Member of the Washington House of Representatives from the 21st district
- Incumbent
- Assumed office January 12, 2015 Serving with Lillian Ortiz-Self
- Preceded by: Mary Helen Roberts

Member of the Snohomish County Council from the 3rd district
- Incumbent
- Assumed office September 29, 2022
- Preceded by: Stephanie Wright

Personal details
- Born: Strom Howard Peterson 1967 or 1968 (age 57–58) Albuquerque, New Mexico, U.S.
- Party: Democratic
- Spouse: Maria Montalvo
- Alma mater: University of New Mexico (BA)

= Strom Peterson =

American politician

Strom Howard Peterson (born 1967 or 1968) is a member of the Washington State House of Representatives representing the 21st Legislative District. In September 2022, Peterson was appointed to serve on the Snohomish County Council.

== Political career ==
Peterson was appointed to the Edmonds City Council in 2009. He retained his seat in 2009 and was reelected to the Council in 2013. He served for two years as the Council's President.

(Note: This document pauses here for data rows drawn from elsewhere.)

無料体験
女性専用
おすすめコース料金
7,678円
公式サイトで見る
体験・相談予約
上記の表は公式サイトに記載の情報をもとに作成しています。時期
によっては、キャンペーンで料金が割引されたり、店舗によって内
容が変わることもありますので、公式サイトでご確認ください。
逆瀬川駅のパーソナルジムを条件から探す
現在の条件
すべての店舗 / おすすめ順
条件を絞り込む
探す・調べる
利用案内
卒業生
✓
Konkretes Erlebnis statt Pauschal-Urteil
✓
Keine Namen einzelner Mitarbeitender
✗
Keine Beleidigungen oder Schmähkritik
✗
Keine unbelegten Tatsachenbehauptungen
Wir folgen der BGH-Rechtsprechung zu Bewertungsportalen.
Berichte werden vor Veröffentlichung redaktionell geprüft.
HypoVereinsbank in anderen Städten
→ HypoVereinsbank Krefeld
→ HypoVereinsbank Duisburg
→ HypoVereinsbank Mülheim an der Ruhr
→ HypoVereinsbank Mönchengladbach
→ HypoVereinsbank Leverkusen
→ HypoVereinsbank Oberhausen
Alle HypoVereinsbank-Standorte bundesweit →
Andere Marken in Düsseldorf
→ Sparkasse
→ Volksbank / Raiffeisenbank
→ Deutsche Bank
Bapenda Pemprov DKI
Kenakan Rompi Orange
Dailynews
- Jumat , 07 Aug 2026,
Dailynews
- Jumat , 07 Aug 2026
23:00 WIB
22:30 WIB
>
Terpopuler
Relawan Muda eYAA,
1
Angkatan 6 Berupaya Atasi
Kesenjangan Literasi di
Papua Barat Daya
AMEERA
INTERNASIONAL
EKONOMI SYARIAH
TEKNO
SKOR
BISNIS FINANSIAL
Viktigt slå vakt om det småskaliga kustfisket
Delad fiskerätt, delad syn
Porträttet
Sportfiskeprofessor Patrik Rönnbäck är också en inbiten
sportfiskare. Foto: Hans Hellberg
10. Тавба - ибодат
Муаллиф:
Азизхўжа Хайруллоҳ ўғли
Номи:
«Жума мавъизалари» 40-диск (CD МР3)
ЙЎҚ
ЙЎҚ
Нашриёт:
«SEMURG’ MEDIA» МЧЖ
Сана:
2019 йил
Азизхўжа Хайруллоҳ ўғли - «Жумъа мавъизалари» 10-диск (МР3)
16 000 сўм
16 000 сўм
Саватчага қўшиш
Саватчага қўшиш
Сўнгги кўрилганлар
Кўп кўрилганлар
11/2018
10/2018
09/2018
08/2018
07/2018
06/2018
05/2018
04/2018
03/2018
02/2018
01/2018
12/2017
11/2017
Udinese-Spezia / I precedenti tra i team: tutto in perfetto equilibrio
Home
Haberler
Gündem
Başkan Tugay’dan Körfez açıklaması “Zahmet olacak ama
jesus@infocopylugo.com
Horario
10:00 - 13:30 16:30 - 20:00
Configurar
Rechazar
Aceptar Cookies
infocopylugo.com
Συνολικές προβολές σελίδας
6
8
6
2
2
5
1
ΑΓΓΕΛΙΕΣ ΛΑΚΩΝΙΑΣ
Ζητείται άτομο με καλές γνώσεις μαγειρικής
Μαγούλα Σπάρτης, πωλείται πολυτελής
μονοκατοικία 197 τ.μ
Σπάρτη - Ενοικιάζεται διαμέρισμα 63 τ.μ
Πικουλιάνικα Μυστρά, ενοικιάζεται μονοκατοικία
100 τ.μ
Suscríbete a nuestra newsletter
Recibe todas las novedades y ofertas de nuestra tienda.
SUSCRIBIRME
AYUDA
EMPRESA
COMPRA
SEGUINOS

Peterson finished second in the August primary, defeating three other Democratic candidates. In the November election, Peterson defeated McPheeters with over 60% of the vote

Peterson sponsored legislation banning assault weapons, which passed the house in March 2023. In 2024, Peterson authored legislation preemptively banning octopus farming in Washington over animal rights and welfare concerns. It was enacted in March 2024.